But everyone has to learn how to crawl before they can walk, and learning the ins and outs of personal finance are no different. This article is going to start at the beginning and cover topics such as:
- Becoming financially literate (and what that means)
- Ways to begin your own personal finance journey
What is financial literacy (and how do you get it?)
Anyone can become financially literate!
Learning how to manage your money may seem intimidating, but we know that is possible for anyone to do. Some people are scared off by complicated jargon, or concepts that they don’t understand, when in reality, most of the big ideas relating to financial literacy are uncomplicated. Financial literacy is your ability to understand money concepts, such as how to budget your household expenses, understand your personal financial situation, save for future expenses or for big purchases like a home, and even learn to invest and start building wealth.

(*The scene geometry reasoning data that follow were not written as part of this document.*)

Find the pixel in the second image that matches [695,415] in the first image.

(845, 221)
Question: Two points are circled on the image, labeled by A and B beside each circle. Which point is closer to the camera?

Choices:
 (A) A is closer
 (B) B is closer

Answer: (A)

It’s great to learn about these concepts at an early age, but in truth, you can choose to learn more about your finances and start to build your financial literacy at any age. The first step is getting in the right mindset, that yes, you can do this, and it is definitely worth your time and attention. Thinking that learning about finances is something you can do in the future, or just ignoring it completely, will not help you in the long run.

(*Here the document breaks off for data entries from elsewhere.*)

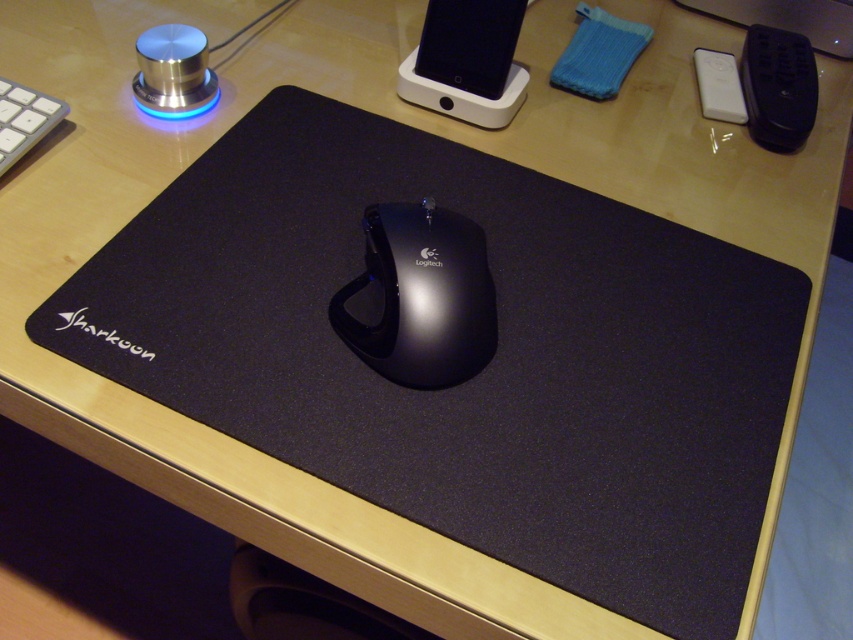 You are setting up a new desk and want to place both the black glossy mouse at center and the white plastic keyboard at upper left. Given their sizes, which one should you place first to ensure they both fit on the desk?

The black glossy mouse at center is bigger than the white plastic keyboard at upper left. You should place the black glossy mouse at center first to ensure there is enough space for both items.

Looking at this image, you are setting up a new desk and want to ensure proper ergonomics. Considering the black glossy mouse at center and the white plastic keyboard at upper left, which object is positioned higher in terms of vertical height?

The black glossy mouse at center is taller than the white plastic keyboard at upper left, so it is positioned higher vertically. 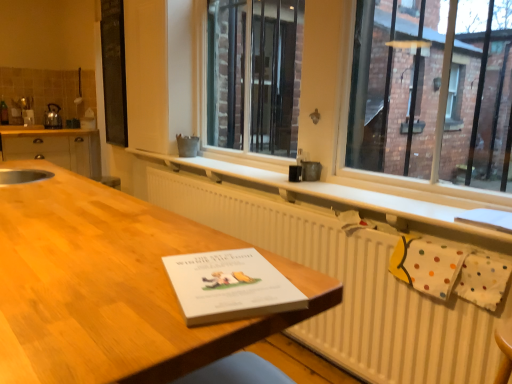 Question: Considering the positions of matte wood cabinets at left and clear glass window at center in the image, is matte wood cabinets at left taller or shorter than clear glass window at center?

Choices:
 (A) tall
 (B) short

Answer: (B)

Question: From a real-world perspective, relative to clear glass window at center, is matte wood cabinets at left vertically above or below?

Choices:
 (A) above
 (B) below

Answer: (B)

Question: Which object is positioned closest to the wooden table at center?

Choices:
 (A) clear glass window at center
 (B) white paper at center
 (C) white matte radiator at lower center
 (D) metallic silver kettle at left
 (E) white textured radiator at center

Answer: (B)

Question: Which is farther from the matte wood cabinets at left?

Choices:
 (A) clear glass window at center
 (B) white matte radiator at lower center
 (C) white paper at center
 (D) black matte board at upper left
 (E) white textured radiator at center

Answer: (C) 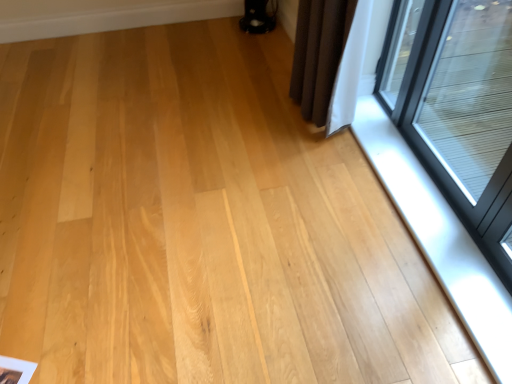 Question: Considering the relative positions of transparent glass window at upper right and satin silver window sill at lower right in the image provided, is transparent glass window at upper right to the left or to the right of satin silver window sill at lower right?

Choices:
 (A) left
 (B) right

Answer: (B)

Question: Is transparent glass window at upper right situated inside satin silver window sill at lower right or outside?

Choices:
 (A) outside
 (B) inside

Answer: (A)

Question: From a real-world perspective, is transparent glass window at upper right physically located above or below satin silver window sill at lower right?

Choices:
 (A) above
 (B) below

Answer: (A)

Question: Is point (438, 216) closer or farther from the camera than point (493, 97)?

Choices:
 (A) closer
 (B) farther

Answer: (A)

Question: Is satin silver window sill at lower right spatially inside transparent glass window at upper right, or outside of it?

Choices:
 (A) outside
 (B) inside

Answer: (A)

Question: From the image's perspective, is satin silver window sill at lower right located above or below transparent glass window at upper right?

Choices:
 (A) below
 (B) above

Answer: (A)

Question: In terms of width, does satin silver window sill at lower right look wider or thinner when compared to transparent glass window at upper right?

Choices:
 (A) thin
 (B) wide

Answer: (B) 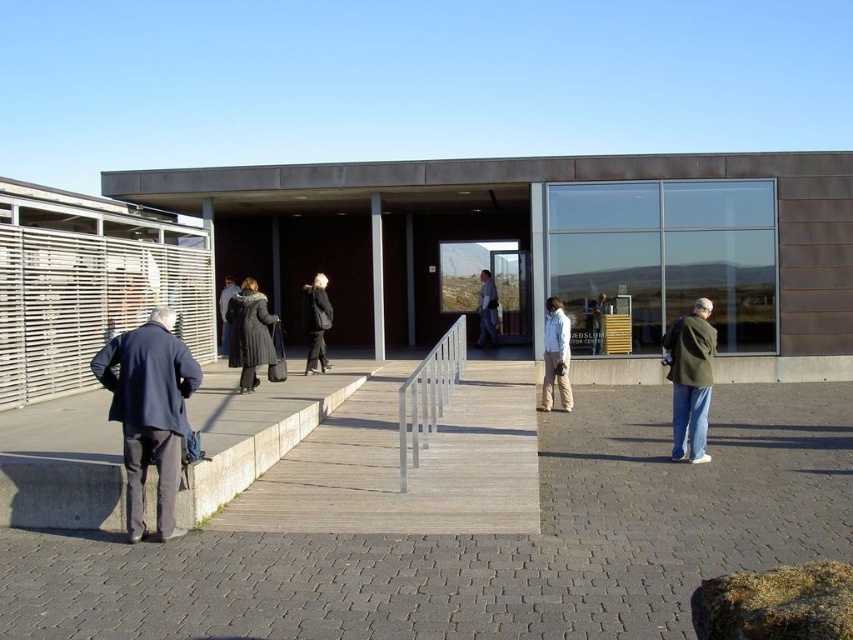 Question: Which point is closer to the camera?

Choices:
 (A) (228, 278)
 (B) (682, 422)
 (C) (314, 353)
 (D) (135, 378)

Answer: (D)

Question: Is dark gray coat at center above dark blue coat at center?

Choices:
 (A) yes
 (B) no

Answer: (B)

Question: Is silver metallic rail at center thinner than dark blue coat at center?

Choices:
 (A) yes
 (B) no

Answer: (B)

Question: Which object appears farthest from the camera in this image?

Choices:
 (A) dark blue coat at center
 (B) silver metallic rail at center

Answer: (A)

Question: Where is dark blue coat at left located in relation to dark gray coat at center in the image?

Choices:
 (A) left
 (B) right

Answer: (A)

Question: Which point is farther from the camera taking this photo?

Choices:
 (A) 230,284
 (B) 706,381

Answer: (A) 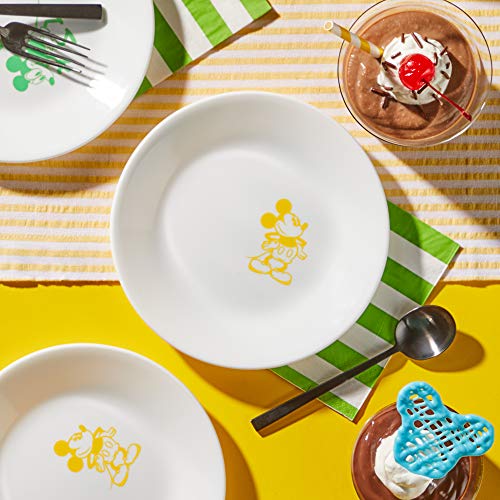 Locate an element on the screen. The image size is (500, 500). green and white napkin is located at coordinates (385, 320).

Without a good financial foundation, you could be missing out on opportunities to achieve dreams like buying a home, building a business and supporting your community, or passing on wealth to your children. You may already be aware that it will benefit you to get financially literate, take control of your financial situation, and learn how to manage your money, but actually going out and doing it is another matter. But everyone has to start somewhere, and no, you don’t need to be an expert in order to start!
Personal finance for beginners
These are basic steps you can take to begin your personal finance journey
So you’re ready to begin managing your personal finances? We have 5 steps you can take now to get on the path towards saving, investing, building wealth, and even paying down debt.
- Create a list of financial goals
This is the first step, and it is one of the best ways to get everything you’re hoping to achieve with your personal finances down on paper. Sometimes it can seem like we know what we want to achieve, we just don’t know how to go about doing it. When you list your financial goals, you can also think about what you’ll need to do to achieve them.
We suggest creating two lists, one for short term goals:
- Starting to pay into your emergency fund
- Limit excessive credit card use or pay it off entirely each month
- Think carefully about impulse buys
- Go to the grocery store with a list
As these goals are something you can work to achieve each month, and really see results.
Then, make a list of long term goals:
- Save for a house (or college education, car, or other large expense)
- Research your retirement options and how you can start saving and investing
These goals will take years to reach, but they are attainable when you have a plan to manage your finances.
- A budget is essential
While not the most fun activity to do, a budget is an honest way to get a true glimpse of what you’re earning and what you’re spending each month. Sometimes we think we know how much is going out of our bank accounts, but when we actually tally numbers, the results may be surprising. All you need is a spreadsheet to list all your earnings such as your salary, and then all your debts, including necessities (rent/mortgage, utilities, groceries, gas, loans) and extras and entertainment (streaming services, dining out, movies, shopping).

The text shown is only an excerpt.